#### Description of the task:
From the line containing "Jean-Pierre Milliet" through the end of the material below, output each line exactly as written, with pictures excluded.

#### Source data:
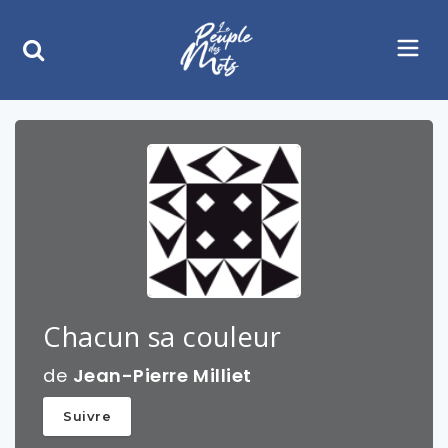
Chacun sa couleur
de
Jean-Pierre Milliet
Suivre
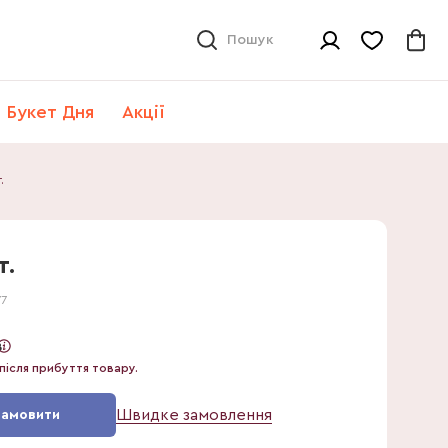
Пошук
Букет Дня
Акції
.
т.
77
в
після прибуття товару.
Швидке замовлення
Замовити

#### Answer for the task:
Jean-Pierre Milliet
Suivre
Пошук
Букет Дня
Акції
.
т.
77
в
після прибуття товару.
Швидке замовлення
Замовити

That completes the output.